Il m’arrive souvent d’affirmer que la microbrasserie La Montagnarde fait partie des brasseries artisanales françaises les plus talentueuses. Elle s’est confortablement installée dans le top 10 français sur Untappd, et ce après seulement quelques années d’existence. La brasserie se distingue notamment par sa capacité à très bien réaliser de nombreuses bières de styles différents : des saisons, des bières acides, des IPA, des bières noires, mais aussi et surtout des bières qui laissent la part belle à la nature, leurs bières incluant souvent des fruits, des plantes ou des agrumes, qui sont parfois récoltés à la main à quelques encablures de la brasserie. Certaines d’entre elles passent ensuite quelques mois dans des barriques, exposées à même le flanc de la montagne et à l’air pur de Savoie.
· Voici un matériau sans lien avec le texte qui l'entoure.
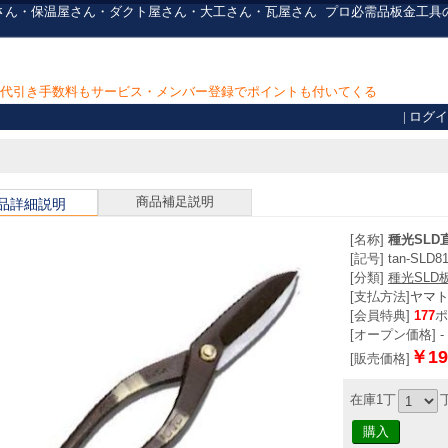
] 板金屋さん・保温屋さん・ダクト屋さん・大工さん・瓦屋さん
プロ必需品
板金工具
上で代引き手数料もサービス・メンバー登録でポイントも付いてくる
|
ログイ
商品補足説明
品詳細説明
[名称]
種光SLD
[記号] tan-SLD8
[分類]
種光SLD
[支払方法]
ヤマ
[会員特典]
177
ポ
[オープン価格] -
￥19
[販売価格]
在庫1丁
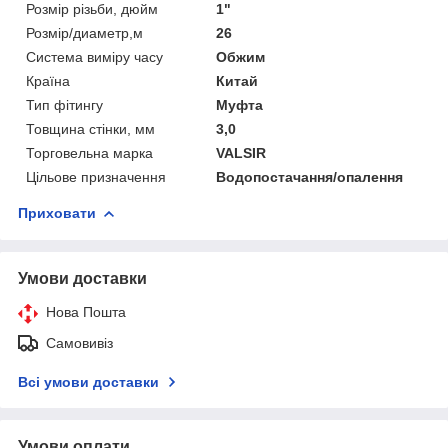
Розмір різьби, дюйм
1"
Розмір/диаметр,м
26
Система виміру часу
Обжим
Країна
Китай
Тип фітингу
Муфта
Товщина стінки, мм
3,0
Торговельна марка
VALSIR
Цільове призначення
Водопостачання/опалення
Приховати
Умови доставки
Нова Пошта
Самовивіз
Всі умови доставки
Умови оплати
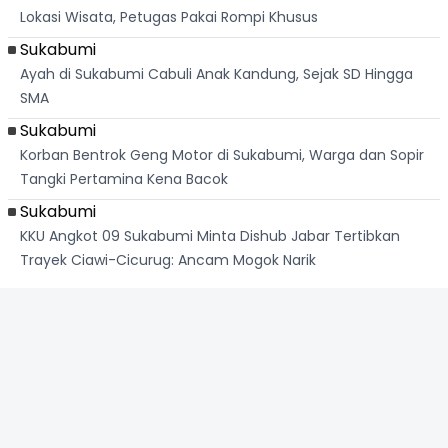
Lokasi Wisata, Petugas Pakai Rompi Khusus
Sukabumi
Ayah di Sukabumi Cabuli Anak Kandung, Sejak SD Hingga
SMA
Sukabumi
Korban Bentrok Geng Motor di Sukabumi, Warga dan Sopir
Tangki Pertamina Kena Bacok
Sukabumi
KKU Angkot 09 Sukabumi Minta Dishub Jabar Tertibkan
Trayek Ciawi-Cicurug: Ancam Mogok Narik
Avec cette belle réputation et le nombre de nouvelles bières créées chaque année, on en oublierait presque que le terme « microbrasserie » fait partie intégrante du nom de la Montagnarde, un terme qui prend tout son sens lorsque l’on visite la brasserie et que l’on découvre les volumes qui sont réellement produits. Si Fanny et Christophe ne marquent pas le nombre de bouteilles produites pour chaque bière, certains brassins ne permettent même pas d’atteindre les 100 bouteilles. Des quantités minimes, qui sont un peu dictées par la capacité de production, mais qui sont surtout liées à la volonté des brasseurs de toujours expérimenter, de faire découvrir de nouvelles saveurs tout en revisitant des styles à travers leur terroir.
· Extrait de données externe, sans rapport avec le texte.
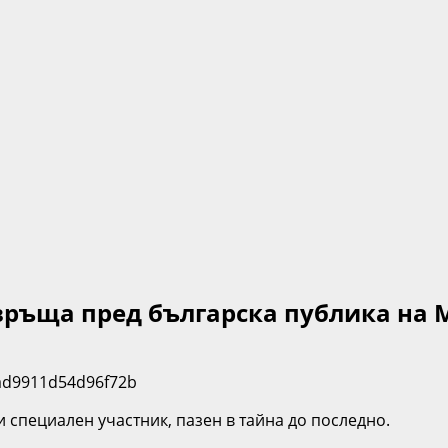
връща пред българска публика на 
и специален участник, пазен в тайна до последно.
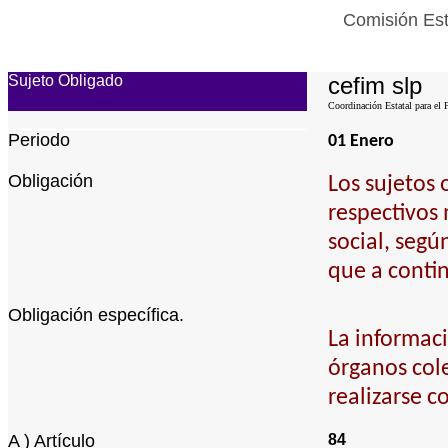
Comisión Est
Sujeto Obligado
cefim slp
Coordinación Estatal para el 
Periodo
01 Enero
Obligación
Los sujetos 
respectivos 
social, segú
que a conti
Obligación específica.
La informaci
órganos cole
realizarse c
A ) Artículo
84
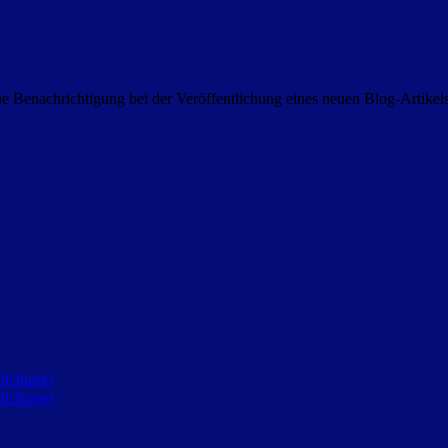
 Benachrichtigung bei der Veröffentlichung eines neuen Blog-Artike
lichung)
lichung)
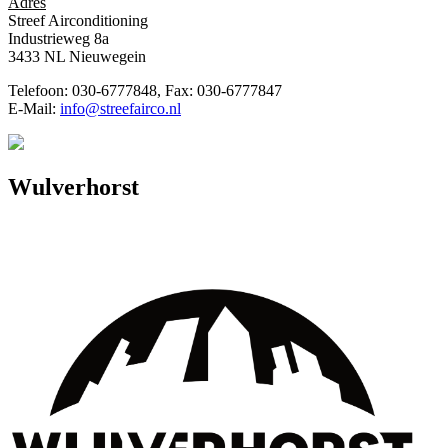
Adres
Streef Airconditioning
Industrieweg 8a
3433 NL Nieuwegein
Telefoon: 030-6777848, Fax: 030-6777847
E-Mail:
info@streefairco.nl
Wulverhorst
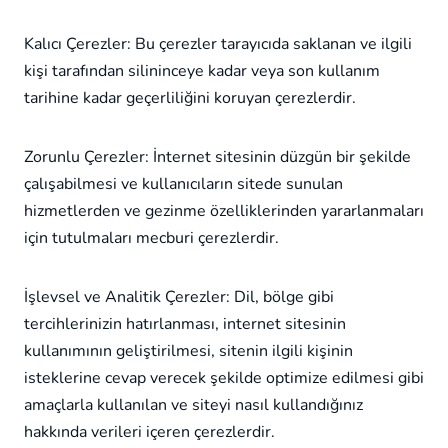
Kalıcı Çerezler: Bu çerezler tarayıcıda saklanan ve ilgili
kişi tarafından silininceye kadar veya son kullanım
tarihine kadar geçerliliğini koruyan çerezlerdir.
Zorunlu Çerezler: İnternet sitesinin düzgün bir şekilde
çalışabilmesi ve kullanıcıların sitede sunulan
hizmetlerden ve gezinme özelliklerinden yararlanmaları
için tutulmaları mecburi çerezlerdir.
İşlevsel ve Analitik Çerezler: Dil, bölge gibi
tercihlerinizin hatırlanması, internet sitesinin
kullanımının geliştirilmesi, sitenin ilgili kişinin
isteklerine cevap verecek şekilde optimize edilmesi gibi
amaçlarla kullanılan ve siteyi nasıl kullandığınız
hakkında verileri içeren çerezlerdir.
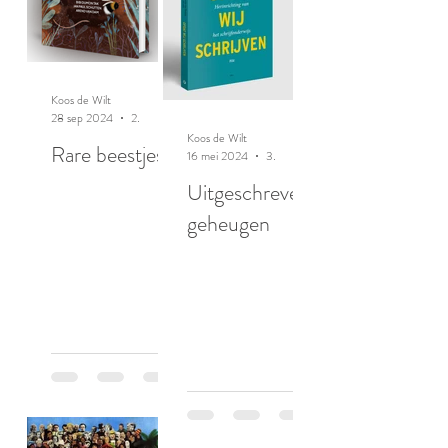
Koos de Wilt
28 sep 2024
2 minuten om te lezen
Koos de Wilt
Rare beestjes
16 mei 2024
3 minuten om te lezen
Uitgeschreven
geheugen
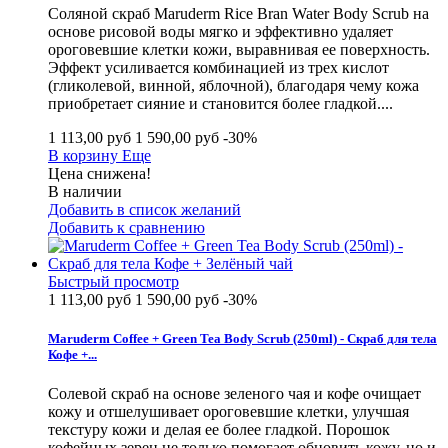
Соляной скраб Maruderm Rice Bran Water Body Scrub на
основе рисовой воды мягко и эффективно удаляет
ороговевшие клетки кожи, выравнивая ее поверхность.
Эффект усиливается комбинацией из трех кислот
(гликолевой, винной, яблочной), благодаря чему кожа
приобретает сияние и становится более гладкой....
1 113,00 руб
1 590,00 руб
-30%
В корзину
Еще
Цена снижена!
В наличии
Добавить в список желаний
Добавить к сравнению
Быстрый просмотр
1 113,00 руб
1 590,00 руб
-30%
Maruderm Coffee + Green Tea Body Scrub (250ml) - Скраб для тела
Кофе +...
Солевой скраб на основе зеленого чая и кофе очищает
кожу и отшелушивает ороговевшие клетки, улучшая
текстуру кожи и делая ее более гладкой. Порошок
кофейных зерен не только помогает обновить кожу, но и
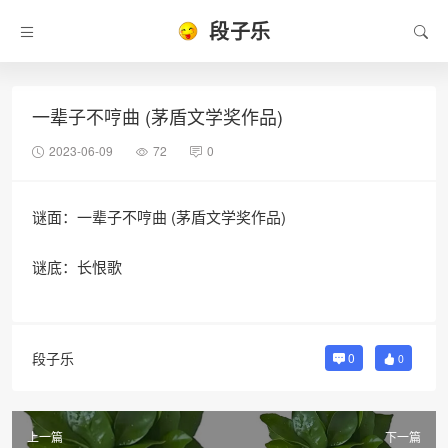
段子乐
一辈子不哼曲 (茅盾文学奖作品)
2023-06-09
72
0
谜面：一辈子不哼曲 (茅盾文学奖作品)
谜底：长恨歌
段子乐
0
0
上一篇
下一篇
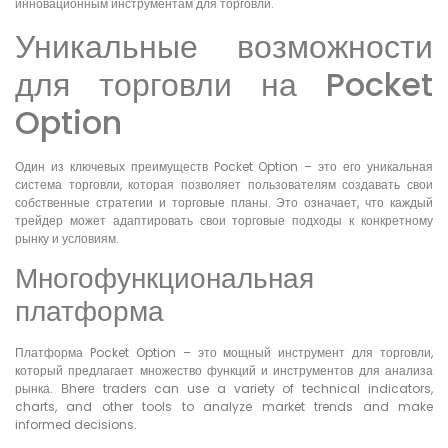
инновационным инструментам для торговли.
Уникальные возможности
для торговли на Pocket
Option
Один из ключевых преимуществ Pocket Option – это его уникальная
система торговли, которая позволяет пользователям создавать свои
собственные стратегии и торговые планы. Это означает, что каждый
трейдер может адаптировать свои торговые подходы к конкретному
рынку и условиям.
Многофункциональная
платформа
Платформа Pocket Option – это мощный инструмент для торговли,
который предлагает множество функций и инструментов для анализа
рынка. Вherе traders can use a variety of technical indicators,
charts, and other tools to analyze market trends and make
informed decisions.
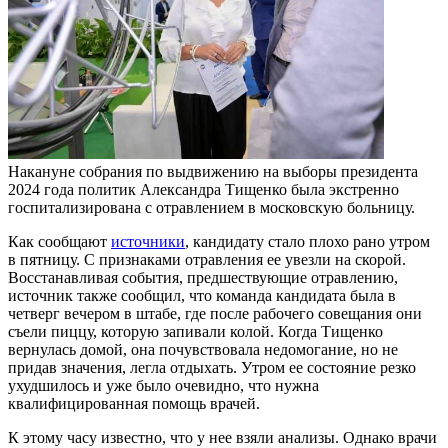
Накануне собрания по выдвижению на выборы президента
2024 года политик Александра Тищенко была экстренно
госпитализирована с отравлением в московскую больницу.
Как сообщают
источники
, кандидату стало плохо рано утром
в пятницу. С признаками отравления ее увезли на скорой.
Восстанавливая события, предшествующие отравлению,
источник также сообщил, что команда кандидата была в
четверг вечером в штабе, где после рабочего совещания они
съели пиццу, которую запивали колой. Когда Тищенко
вернулась домой, она почувствовала недомогание, но не
придав значения, легла отдыхать. Утром ее состояние резко
ухудшилось и уже было очевидно, что нужна
квалифицированная помощь врачей.
К этому часу известно, что у нее взяли анализы. Однако врачи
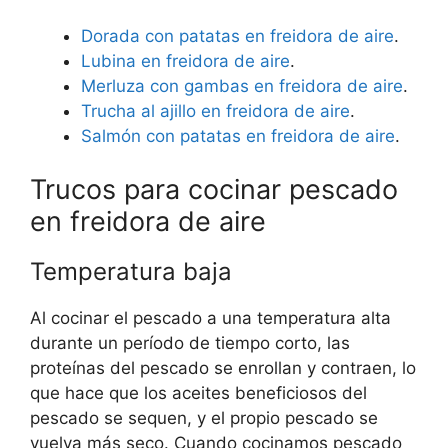
Dorada con patatas en freidora de aire
.
Lubina en freidora de aire
.
Merluza con gambas en freidora de aire
.
Trucha al ajillo en freidora de aire
.
Salmón con patatas en freidora de aire
.
Trucos para cocinar pescado
en freidora de aire
Temperatura baja
Al cocinar el pescado a una temperatura alta
durante un período de tiempo corto, las
proteínas del pescado se enrollan y contraen, lo
que hace que los aceites beneficiosos del
pescado se sequen, y el propio pescado se
vuelva más seco. Cuando cocinamos pescado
Etant abonné à leur compte Instagram, j’étais déjà admiratif du paysage entourant la brasserie située à 700m d’altitude. Lorsque j’ai enfin pu me rendre sur place, il a été difficile d’en repartir tant l’échange avec Fanny et Christophe s’est avéré enrichissant, sans compter les découvertes des dernières créations de la brasserie, telles que des bières à la framboise, aux fleurs de sureau, ou aux pissenlits, qui se sont toutes révélées être excellentes.
Fanny, Christophe, racontez-nous comment est né ce projet ?
Christophe : Ce projet c’est d’abord une reconversion, auparavant j’étais directeur informatique sur Paris et Lyon mais j’avais envie de revenir dans ce cadre de vie. J’ai travaillé dans une ferme en biodynamie, puis nous nous sommes installés ici. A l’origine je voulais faire des vins de fruits, comme le faisait mon grand-père. Lorsque j’ai enfin reçu mon matériel, il était trop tard pour les fruits, du coup je me suis lancé dans les céréales ! On s’est très vite pris au jeu. J’aimais la bière et la chimie, le processus de brassage, le bricolage, les normes, tout cela m’intéressait…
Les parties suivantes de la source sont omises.